When girls learn to play football, it can't be a bad thing. Apart from the fun they may be getting, it is another indication that the world is advancing along the long road to equality.
And so welcome to the news that Dieppe Football Club has decided to launch a feminine section. An invitation has gone out to girls between the ages of six and fifteen to get involved. The aim is to set up a local football school for girls in September.
At present, girls can play in mixed teams until they reach the age of sixteen, then they have to relinquish the game. So the creation of an all-female team is essential to allow them to carry on.
So, a little advance is promised on the football field. But Dieppe women continue to suffer the same inequalities as all French women in other spheres. It is estimated that 80% of domestic tasks are performed by women. And it was revealed recently that, on average, women's pay is 20% below that of men.
In times of economic recession, as now, women come out worst. They are more likely to lose their jobs, which are more often part-time and less protected by labour law.
The advances along the road to equality are slow in a country that did not grant women the right to vote until after the Second World War.
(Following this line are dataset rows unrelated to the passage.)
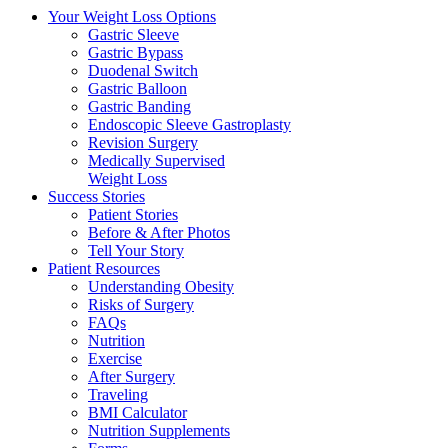
Your Weight
Loss Options
Gastric Sleeve
Gastric Bypass
Duodenal Switch
Gastric Balloon
Gastric Banding
Endoscopic Sleeve Gastroplasty
Revision Surgery
Medically Supervised
Weight Loss
Success
Stories
Patient Stories
Before & After Photos
Tell Your Story
Patient
Resources
Understanding Obesity
Risks of Surgery
FAQs
Nutrition
Exercise
After Surgery
Traveling
BMI Calculator
Nutrition Supplements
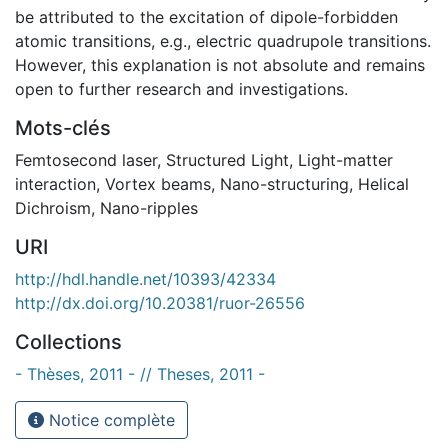
be attributed to the excitation of dipole-forbidden
atomic transitions, e.g., electric quadrupole transitions.
However, this explanation is not absolute and remains
open to further research and investigations.
Mots-clés
Femtosecond laser
,
Structured Light
,
Light-matter
interaction
,
Vortex beams
,
Nano-structuring
,
Helical
Dichroism
,
Nano-ripples
URI
http://hdl.handle.net/10393/42334
http://dx.doi.org/10.20381/ruor-26556
Collections
- Thèses, 2011 - // Theses, 2011 -
Notice complète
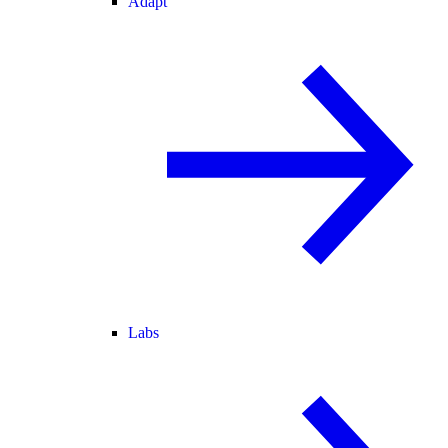
Adapt
Labs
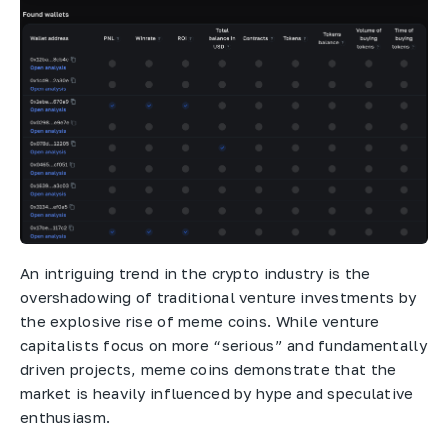
An intriguing trend in the crypto industry is the
overshadowing of traditional venture investments by
the explosive rise of meme coins. While venture
capitalists focus on more “serious” and fundamentally
driven projects, meme coins demonstrate that the
market is heavily influenced by hype and speculative
enthusiasm.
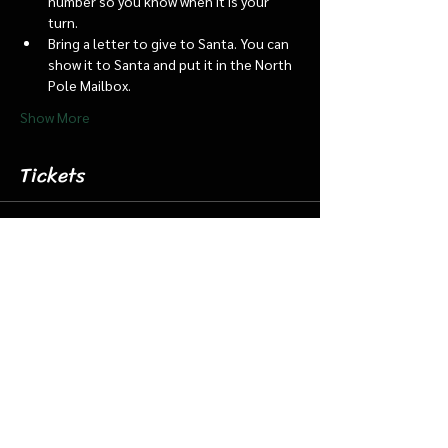
number so you know when it is your 
turn.
Bring a letter to give to Santa. You can 
show it to Santa and put it in the North 
Pole Mailbox.
Show More
Tickets
Sale ended
Ticket type
Dec. 1 5:45 Santa Barn/Train
More info
Price
$18.00
+$0.45 ticket service fee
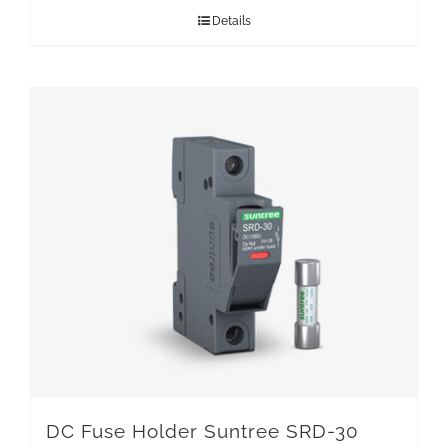
Details
DC Fuse Holder Suntree SRD-30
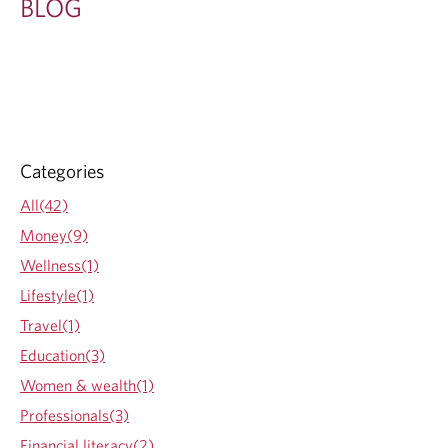
BLOG
Categories
All(42)
Money(9)
Wellness(1)
Lifestyle(1)
Travel(1)
Education(3)
Women & wealth(1)
Professionals(3)
Financial literacy(2)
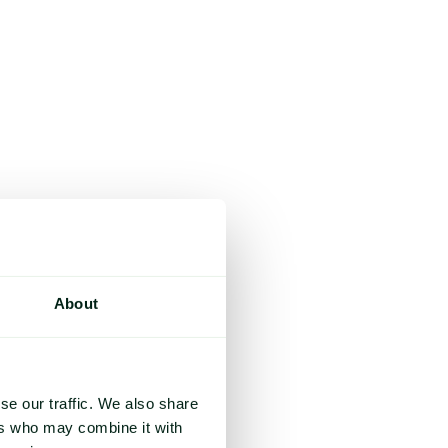
About
se our traffic. We also share
ers who may combine it with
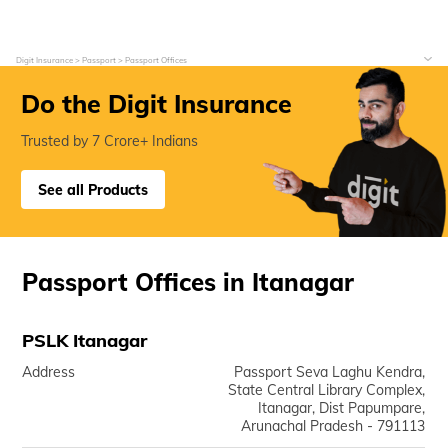
Digit Insurance
Passport
Passport Offices
Do the Digit Insurance
Trusted by 7 Crore+ Indians
See all Products
Passport Offices in Itanagar
PSLK Itanagar
Address
Passport Seva Laghu Kendra,
State Central Library Complex,
Itanagar, Dist Papumpare,
Arunachal Pradesh - 791113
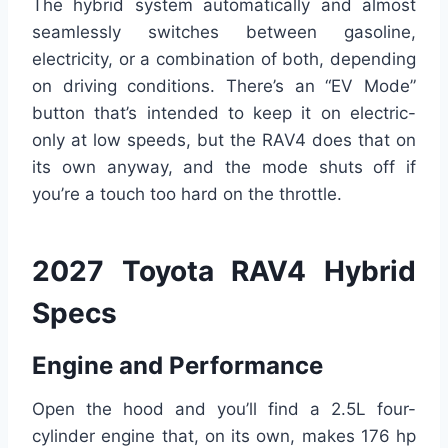
The hybrid system automatically and almost
seamlessly switches between gasoline,
electricity, or a combination of both, depending
on driving conditions. There’s an “EV Mode”
button that’s intended to keep it on electric-
only at low speeds, but the RAV4 does that on
its own anyway, and the mode shuts off if
you’re a touch too hard on the throttle.
2027 Toyota RAV4 Hybrid
Specs
Engine and Performance
Open the hood and you’ll find a 2.5L four-
cylinder engine that, on its own, makes 176 hp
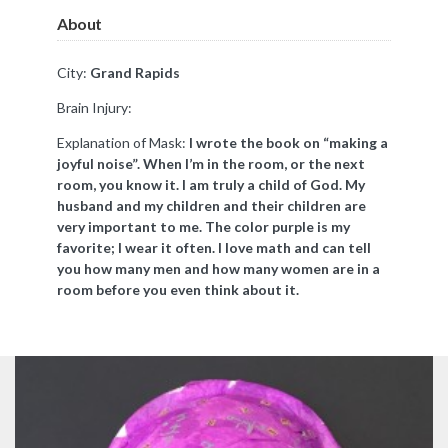
About
City:
Grand Rapids
Brain Injury:
Explanation of Mask:
I wrote the book on “making a
joyful noise”. When I’m in the room, or the next
room, you know it. I am truly a child of God. My
husband and my children and their children are
very important to me. The color purple is my
favorite; I wear it often. I love math and can tell
you how many men and how many women are in a
room before you even think about it.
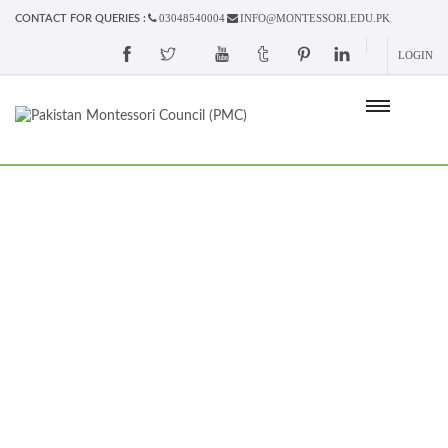
03048540004
INFO@MONTESSORI.EDU.PK
CONTACT FOR QUERIES :
LOGIN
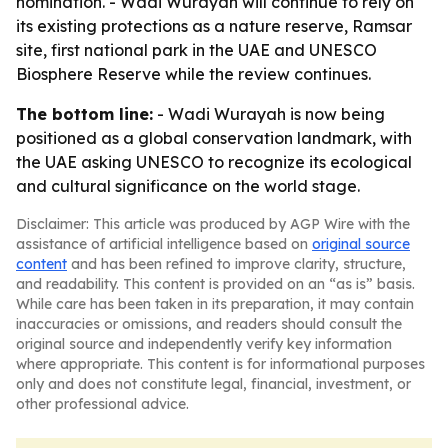
nomination. - Wadi Wurayah will continue to rely on
its existing protections as a nature reserve, Ramsar
site, first national park in the UAE and UNESCO
Biosphere Reserve while the review continues.
The bottom line:
- Wadi Wurayah is now being
positioned as a global conservation landmark, with
the UAE asking UNESCO to recognize its ecological
and cultural significance on the world stage.
Disclaimer: This article was produced by AGP Wire with the
assistance of artificial intelligence based on
original source
content
and has been refined to improve clarity, structure,
and readability. This content is provided on an “as is” basis.
While care has been taken in its preparation, it may contain
inaccuracies or omissions, and readers should consult the
original source and independently verify key information
where appropriate. This content is for informational purposes
only and does not constitute legal, financial, investment, or
other professional advice.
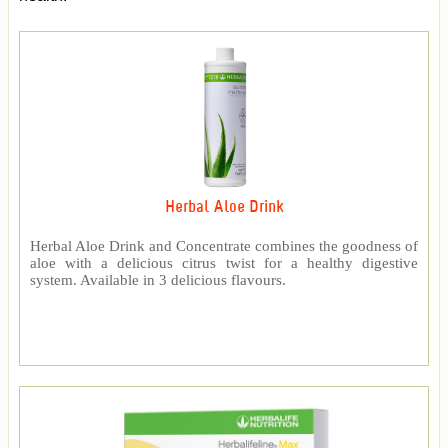
Herbal Aloe Drink
Herbal Aloe Drink and Concentrate combines the goodness of
aloe with a delicious citrus twist for a healthy digestive
system. Available in 3 delicious flavours.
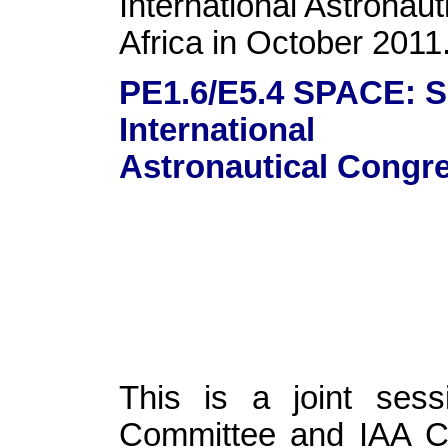
International Astronau
Africa in October 2011
PE1.6/E5.4 SPACE:
International
Astronautical Congre
This is a joint se
Committee and IAA Co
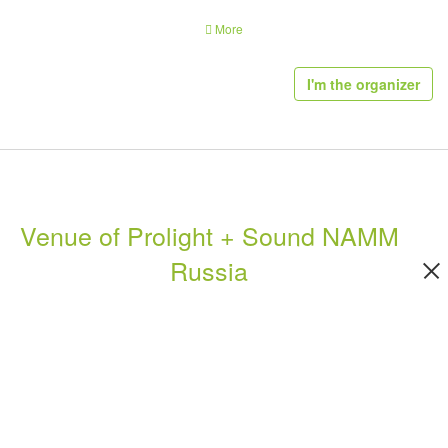
Area for Concert Sound Demonstration
More
Demonstration of linear arrays - a special-made open-air display platform -
attracts many industry specialists
I'm the organizer
Synergy
The simultaneous hosting of the NAMM Musikmesse Russia exhibition and
Prolight + Sound NAMM Russia promotes attendee growth and increased
brand exposure.
Venue of Prolight + Sound NAMM
Product Groups of Prolight + Sound NAMM
Russia
Moscow 2020:
Prolight + Sound NAMM Russia
is unique with regard to product-range
breadth and depth. It is split into the following product segments:
Light technologies:
Lighting technology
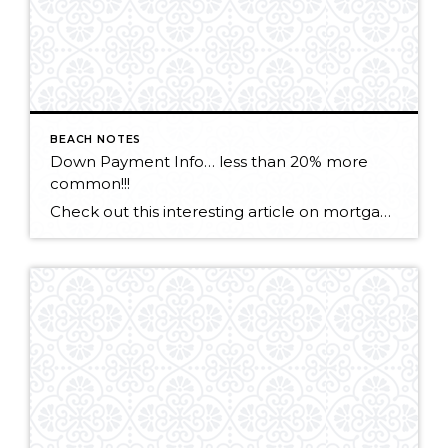
BEACH NOTES
Down Payment Info… less than 20% more
common!!!
Check out this interesting article on mortgage lending. CLICK HERE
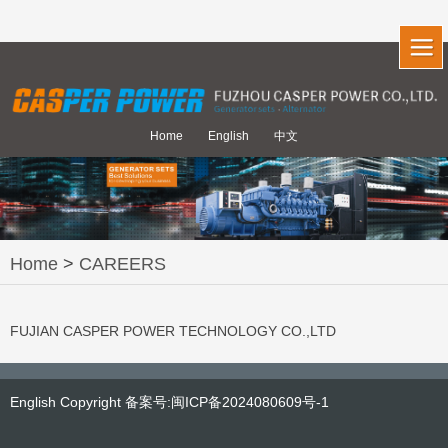
Home
English
中文
Home
>
CAREERS
FUJIAN CASPER POWER TECHNOLOGY CO.,LTD
English Copyright 备案号:闽ICP备2024080609号-1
Now, another little breakthrough: the term "mademoiselle" is no longer to appear on administrative forms in France. Every "mademoiselle" in the land is henceforth designated "madame", and her marital status is her own business.
In Britain, we dealt with this problem by inventing the somewhat inelegant - and unprononceable - term Ms. It has to be agreed that to be addressed as "Madame" sounds more impressive.
Of course, women are still widely portrayed in the media as sex objects, and as subsidiaries in a male-dominated society. That's a problem that extends far beyond Dieppe and France.